An odd and malevolent spell is cast over complacent suburban life in Dutch filmmaker Alex van Warmerdam’s latest. Borgman is a home invasion thriller about a bearded vagrant who takes on the mold of evil incarnate, with plans of invoking pitiless ruin upon a family of five who find themselves embedded in his cross-hairs. With a descriptor like ‘home invasion thriller,’ one might instantly refer to images of forced entry and stock brutality; the subversion and style seen here is the opposite, however, as the film develops slowly with its own signature and literal brand of poison and decay which spill out with mixed results. With its opening upside-down title card which quickly shapes itself into legibility, Borgman almost immediately announces itself as an unforgiving and lopsided affair. An ominous quote reading, “And they descended upon the earth to strengthen their ranks,” precedes a smash cut close-up of a barking dog, both dual signifiers of the calibrated menace sprinkled all throughout the film.
We come to meet Camiel Borgman (Jan Bijvoet), or so he calls himself, as he’s being hunted for reasons unknown by a group of men armed with weapons and scouring the forest for his whereabouts. Borgman resides in a shadowy underground bunker, and we immediately get the sense that this isn’t the first time someone has had their sights on killing him. This near-wordless opening sequence is arresting and carries with it a momentum that is never fully replicated throughout the rest of the film. After eluding the hunters in the opening scene, Borgman finds himself looking for shelter in an upscale neighborhood where he eventually arrives at the doorstep of the volatile Richard (Jeroen Perceval) and his wife, Marina (Hadewych Minis). After receiving a serious beating from Richard, Marina secretly invites Borgman to stay in the family’s guest house, a gesture that solidifies the destruction of the family unit.

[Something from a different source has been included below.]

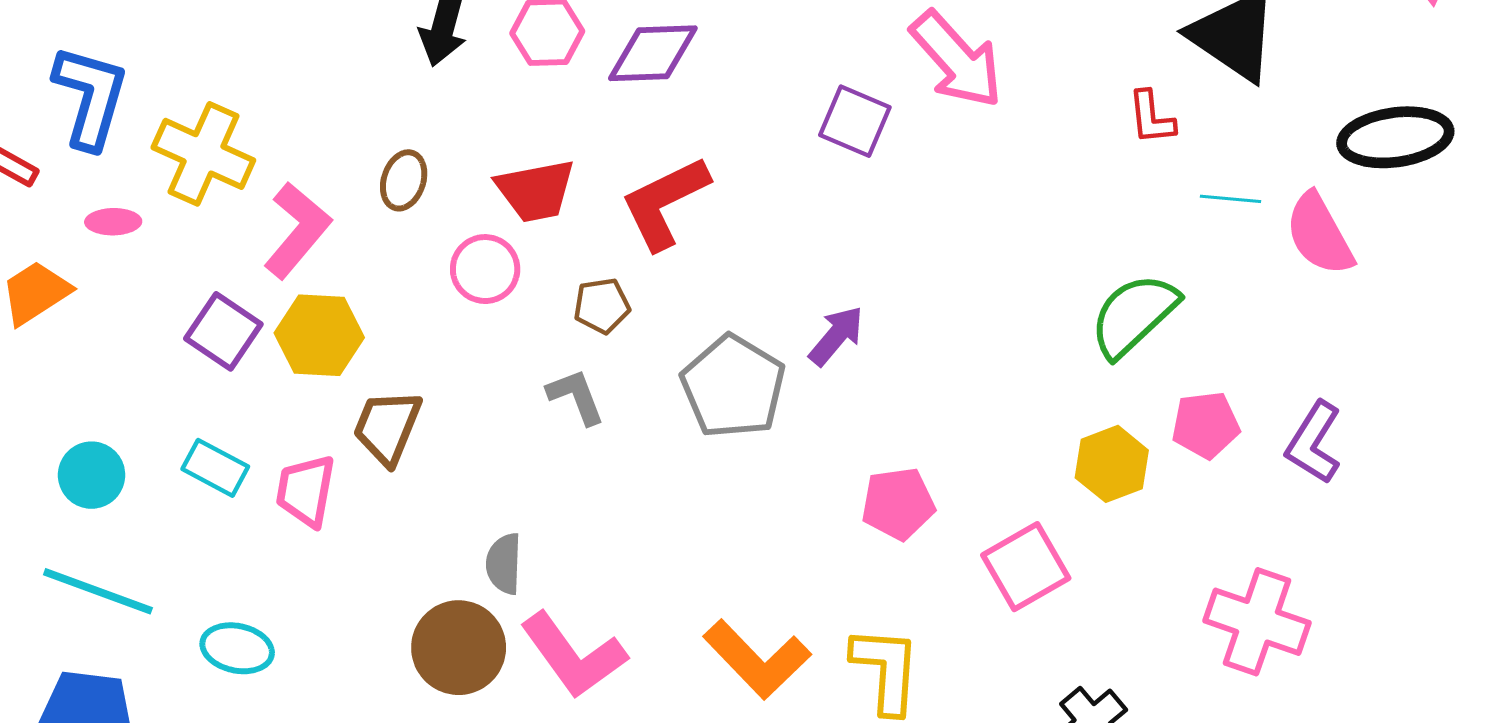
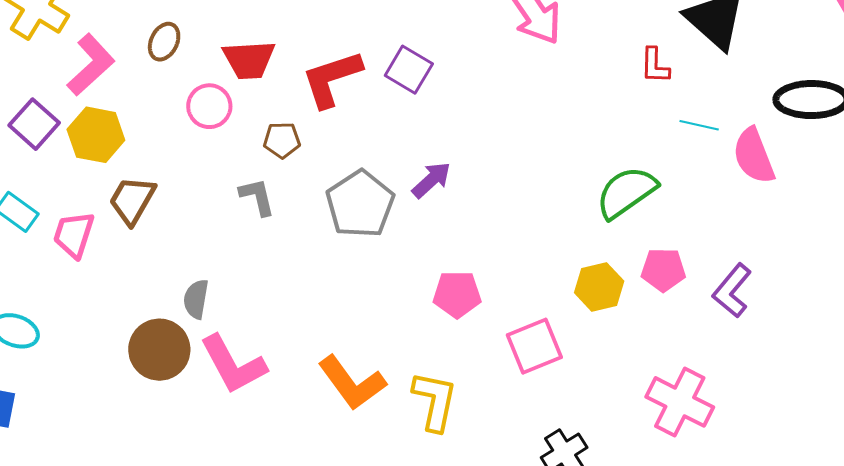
purple square: (855, 121) -> (409, 70), moved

Borgman eventually unearths two other cohorts who aid him in taking over the household. The gardener and his wife are eventually killed so that Borgman can act as a substitute, a nanny is seduced, emaciated dogs roam through the house at night, and, on occasion, Borgman crouches over Marina as she sleeps and transfers nightmares into her subconscious mind. The narrative is fueled off of these bizarre and unpredictable spells that only shock and intrigue for so long. There’s a mythic and fable-like quality to the film, personified through the shape-shifting evil that roams throughout every inch of the household. What specific entity Borgman represents is wisely never made clear, leaving room for us to fill in the blanks, but van Warmerdam’s cyclical structure of mixing black humor (heads being buried in concrete is a nice touch) and cerebral horror is a combination that feels belabored as the film reaches the inevitabilities of its third act.
Borgman aims to embody a bottomless tide of meanings and symbols mostly tied to class commentary and the unpredictable and cruel nature of evil. In what slowly adds up to yet another art-house exercise more fascinated by its own formation than its end game, Borgman finds itself hamstrung by its inability to articulate anything beyond its rudimentary display of upper-class angst. More taxing than surreal, and more tedious than horrifying, Borgman is a Dutch import that features two solid performances from Bijvoet and Minis, but one that ultimately fails to compel beyond its surface schematics.